JoiN〜EP.2〜-1
異常事態とはまさにこの事を指すに違いない。
一年も女がいないなんて、大学までの俺なら有り得なかった。今や家にはただ寝る為だけに帰っている。
俺の周りにいる女は誰も相手にしてくれなかった。
神よ、何故俺にこの様な試練を与えるのだ。1人で寝る程つまらん事は無いんだぞ!
だが、考えてみれば俺は今まで寂しさというものを味わった覚えは無かった。
そんな状態だからこそもう一度女が出来た時の喜びは格別だろうな。
むしろ、神は俺にその喜びを知ってほしいからわざと女を遠ざけているんだ。そうに違いない!
「痛っ!」
「独り言を言うなら音量を下げなさいっていつも言ってるでしょうが、日比野」
後頭部を擦りながら振り返ると、書類を丸めて持った立花さんが仁王立ちしていた。
かなり痛いぞ、頭を叩いたものが紙だとは信じられない。
「嫌だなぁ立花さん、僕の心の中を盗み聞きするなんて。レディのする事じゃありませんよ」
「さっさとタイムカード切りなさい。それと、たまには遅刻しないで出社しろっ」
相変わらず手厳しい人だな。
だがこれも本人曰く愛の鞭だ、喜んで受けるとしよう。
立花巳奈美(たちばなみなみ)
俺達下っ端のマネージャーを束ねるチーフマネージャーだ。
よく分からないが、タレントをどういう方向性で売り込むか戦略を立て、それに伴う仕事を選び、場合によっちゃドラマや映画の企画にも関わるらしい。
なので担当するタレントの将来を担っている、と言っても言い過ぎじゃない。
他にも色々仕事があり全ての責任者、と聞いたことがある。
入社したての頃、俺に色々と叩き込んでくれた、えらぁ〜い人だな。
「聞いてんの、日比野。まったくあんたはいつもそうやってへらへらして」
「いやあ、働く女性は格好いいなぁと思いまして。立花さんはホント格好いいっす!」
はぁ〜、と溜め息をつく立花さん。
おかしいな、なんか変な事言ったかな。誉められて嬉しくない人っているのか。
歳は俺より一回りくらい違う、と思う。聞いたらいきなり叩かれたから詳しくは知らないが。
身長は俺より頭ひとつ以上小さく、派手目ではないが髪の色は金色だった。
そしてブランド物の縁が太い眼鏡をかけて、同じく身につけたスーツもブランド物だ。
焼けた小麦色の肌からは強気なオーラが滲み出ており、眼鏡の奥の大きな瞳は、見つめるものを射ぬく様に鋭かった。

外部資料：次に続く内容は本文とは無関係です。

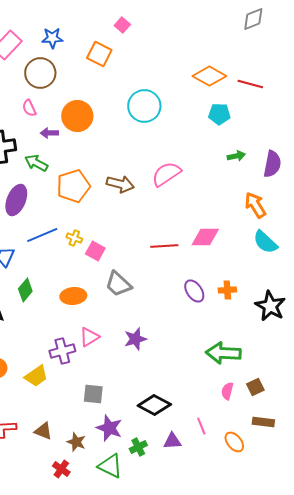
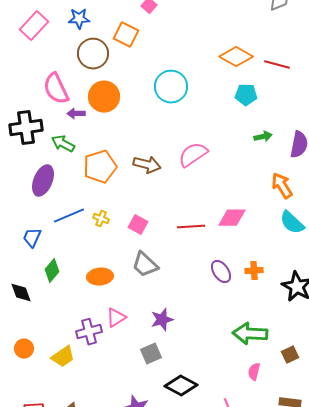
brown circle: (40, 73) -> (93, 54), moved
pink semicircle: (29, 108) -> (56, 89), size x1.8
pink square: (95, 251) -> (138, 225), moved
brown square: (255, 387) -> (290, 355), moved
gray square: (93, 394) -> (151, 354), moved, turned -30

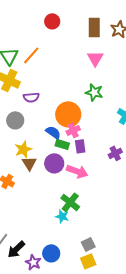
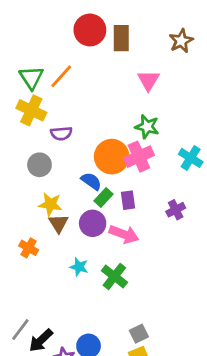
red circle: (52, 21) -> (90, 30), size x1.5
brown rectangle: (94, 27) -> (121, 38), moved
pink cross: (73, 130) -> (139, 157), moved, size x1.5
green rectangle: (62, 144) -> (104, 197), turned -64
yellow star: (23, 149) -> (50, 204), turned 30
cyan star: (62, 216) -> (79, 267), moved

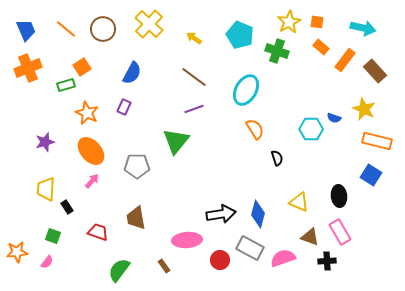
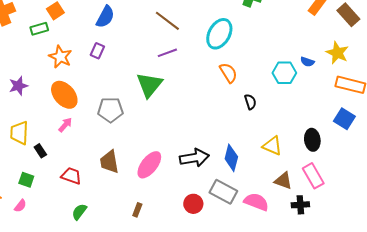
pink ellipse: (187, 240) -> (149, 165), moved, turned -48
pink semicircle: (283, 258) -> (256, 202), turned 40
brown rectangle: (164, 266) -> (137, 210), turned 56
green semicircle: (119, 270) -> (79, 212), moved, size x0.7

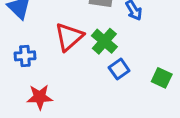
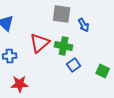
green cross: (104, 41) -> (64, 46), turned -30

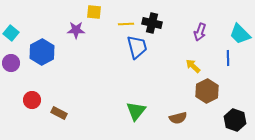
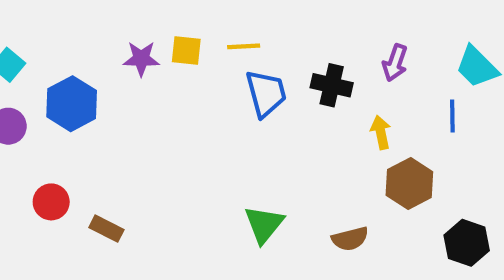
yellow square: (94, 12) -> (186, 50), moved
black cross: (152, 23) -> (332, 85), moved
yellow arrow: (193, 66) -> (381, 132), turned 35

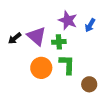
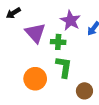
black arrow: (15, 38) -> (13, 13), moved
orange circle: (41, 68) -> (35, 79), moved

まるで鷹が獲物を見据える様に、視線だけで殺されそうになるのがたまらない。
同僚からはよく立花さんにそんな近付いて話せるよなと感心される。
「じゃあ仕事を始めます、今日も1日頑張りますか!」
「どの口が言うんだろうね。毎朝受付の子を口説いてる奴が」
さすがにこの人の前では頑張る素振りを見せないといけない。
さあ、さっさと片付けるか。
マネージャーはタレントが受けた雑誌とかのインタビューのコメント、ブログのチェックもしなきゃならない。
誤字や脱字を見つけたらすぐに直し、イメージにそぐわない様な部分があればそれを削除する。
はあ・・・目眩がするくらい地味すぎる作業だ。苦痛だ、女を口説きたくてたまらない。
というか、話をしない時間というのは俺にとって何よりも辛かったりする。